Speech-Language Pathologist

Answer transcribed from the Brightway Answers interview with speech-language pathologist Amber Kloess:

I look at research a lot, especially during the initial stages of treatment.  One of the biggest things - and this is for community reintegration - is functional outcome measures. What does a patient need to do to be a productive member of society?  Do they want to return to work?  Do they want to return back to school or run their household as they did prior to their brain injury? These are all functional and are able to be worked on within speech pathology sessions.  One of my idols in the therapy world is Sarah Barr of Honeycomb Speech Therapy, and she is great for coming up with tests and ideas for functional needs for patient-centered care.

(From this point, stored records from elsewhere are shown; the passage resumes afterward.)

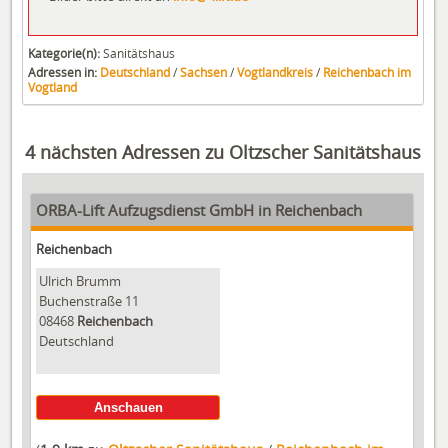
Kategorie(n):
Sanitätshaus
Adressen in:
Deutschland
/
Sachsen
/
Vogtlandkreis
/
Reichenbach im
Vogtland
4 nächsten Adressen zu Oltzscher Sanitätshaus
ORBA-Lift Aufzugsdienst GmbH in Reichenbach
Reichenbach
Ulrich Brumm
Buchenstraße 11
08468
Reichenbach
Deutschland
Anschauen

Evidence-based practice for the goal-plan-do-review-model is used by many different disciplines, not just speech pathologists.  But this works on being able to select a goal, coming up with the plan to achieve it, and then identifying the barriers that could arise and then actually executing the goal. This is great for giving a patient time to reflect on what could have gone better, what would they have done differently, are there any strategies that I should introduce. This is one of the most valuable tools that I use with patients who are about to or have returned to work or school or their normal daily activities. I use this at least once a day with my patients.